Production runs across thousands of machines and queries databases containing Terabytes of data. A piece of code with invalid syntax can sometimes take down an entire website costing a business thousands or millions of dollars.
Typically code is not deployed to production unless it has been verified to have the desired functionality and to not break any existing code.
Often Prod has a little sibling - staging. Staging is the place where code about to be deployed can be tested. The Engineers want to be sure it's the same as production but with less data and less machines running so as to run cheaply. Staging is often a fragile environment but it's always stable right before a production deploy.
Data - Dev/Prod
Data teams typically work with 1 database filled with real data - one instance of Snowflake or Redshift or Greenplum. There is real data in that machine with all the benefits and risks that entails. This is the production environment. It's just the one database that all queries run against and where all the data is stored.
From the Engineering perspective this sounds risky. How is the data kept stable and consistent? How is code deployed and tested? How is PII locked down and inaccessible to query?
Data folks run queries against real data on a near constant basis. Both ETL development and ad-hoc queries have to be run against real data in order to account for historical idiosyncrasies. Essentially for both tasks, a bunch of queries are run and queries that need to run on a schedule are then scheduled.
Occasionally queries are run that are resource heavy and can slow down the production database, but this is rare and modern Data Engineers can cancel queries and restrict resource usage of individual accounts or optimize the performance of a scheduled query.

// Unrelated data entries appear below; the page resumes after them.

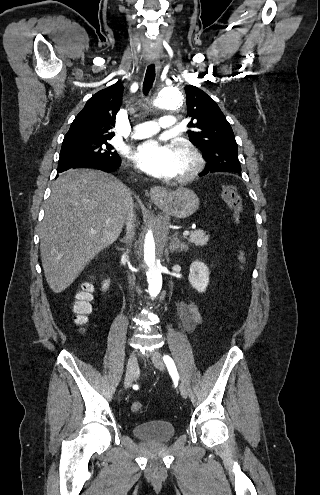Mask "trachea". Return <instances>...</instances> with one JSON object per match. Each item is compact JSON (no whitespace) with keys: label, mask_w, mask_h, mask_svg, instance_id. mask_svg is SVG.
<instances>
[{"label":"trachea","mask_w":320,"mask_h":495,"mask_svg":"<svg viewBox=\"0 0 320 495\" xmlns=\"http://www.w3.org/2000/svg\"><path fill=\"white\" fill-rule=\"evenodd\" d=\"M155 80V66L149 65L146 70L145 79L143 83V93L146 96Z\"/></svg>","instance_id":"3493384b"}]
</instances>
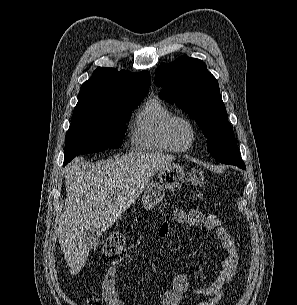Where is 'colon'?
Segmentation results:
<instances>
[{
  "label": "colon",
  "mask_w": 297,
  "mask_h": 305,
  "mask_svg": "<svg viewBox=\"0 0 297 305\" xmlns=\"http://www.w3.org/2000/svg\"><path fill=\"white\" fill-rule=\"evenodd\" d=\"M189 182L194 187H202L205 184L204 172L200 168H194L189 173ZM126 235L122 230L112 231L102 249V258L106 265H116L124 262L126 254Z\"/></svg>",
  "instance_id": "1"
}]
</instances>
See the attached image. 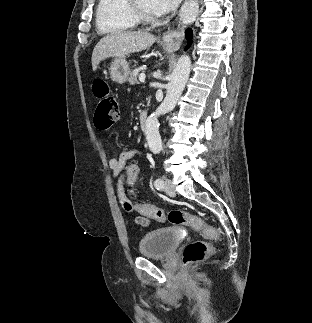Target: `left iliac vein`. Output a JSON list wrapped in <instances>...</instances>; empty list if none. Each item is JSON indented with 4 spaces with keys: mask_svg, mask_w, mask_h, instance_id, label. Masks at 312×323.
Returning a JSON list of instances; mask_svg holds the SVG:
<instances>
[{
    "mask_svg": "<svg viewBox=\"0 0 312 323\" xmlns=\"http://www.w3.org/2000/svg\"><path fill=\"white\" fill-rule=\"evenodd\" d=\"M164 190L168 195H175V189L172 185V182L170 179L166 178L164 181Z\"/></svg>",
    "mask_w": 312,
    "mask_h": 323,
    "instance_id": "left-iliac-vein-1",
    "label": "left iliac vein"
}]
</instances>
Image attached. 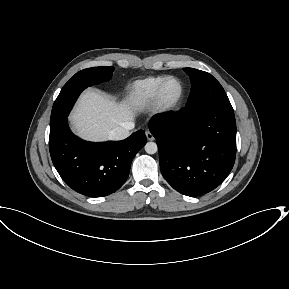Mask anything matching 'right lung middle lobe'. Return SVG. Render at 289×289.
Wrapping results in <instances>:
<instances>
[{
    "instance_id": "obj_1",
    "label": "right lung middle lobe",
    "mask_w": 289,
    "mask_h": 289,
    "mask_svg": "<svg viewBox=\"0 0 289 289\" xmlns=\"http://www.w3.org/2000/svg\"><path fill=\"white\" fill-rule=\"evenodd\" d=\"M114 67H92L76 73L62 88L54 102L50 127L67 117L79 94L86 87L110 80Z\"/></svg>"
}]
</instances>
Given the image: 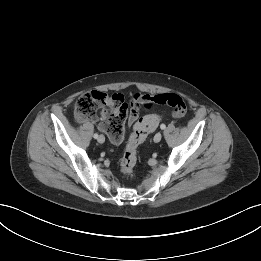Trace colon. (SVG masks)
<instances>
[{
	"label": "colon",
	"mask_w": 261,
	"mask_h": 261,
	"mask_svg": "<svg viewBox=\"0 0 261 261\" xmlns=\"http://www.w3.org/2000/svg\"><path fill=\"white\" fill-rule=\"evenodd\" d=\"M154 103L168 106L175 117H182L186 113L183 99L174 93L155 95ZM74 113L79 122L96 120L101 117L100 127L110 137V141L114 144H121L124 141L123 132L128 116V106L118 95H109L100 91L85 93L77 99ZM159 120V116L149 115L135 123L120 162V170L123 174L133 175L138 148L147 135L156 129Z\"/></svg>",
	"instance_id": "5ec220e1"
}]
</instances>
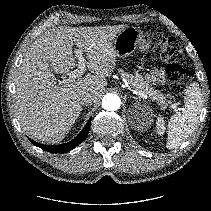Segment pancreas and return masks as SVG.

So what keeps the developer from accidentally overwriting the production data?
- Naming Conventions
- Storage of query results are usually stored to an ad-hoc location in the database, somewhere that can be deleted without repercussions to production, scheduled jobs.
- ETL Development and Ah-Hoc queries are typically run on the individual's own account which has limited permissions and cannot modify production data.
- Additional Servers
- Some data setups include a copy of the production database where development can occur.
- In the event of a catastrophic failure, production (or sometimes just a single table) could be recreated from a snapshot.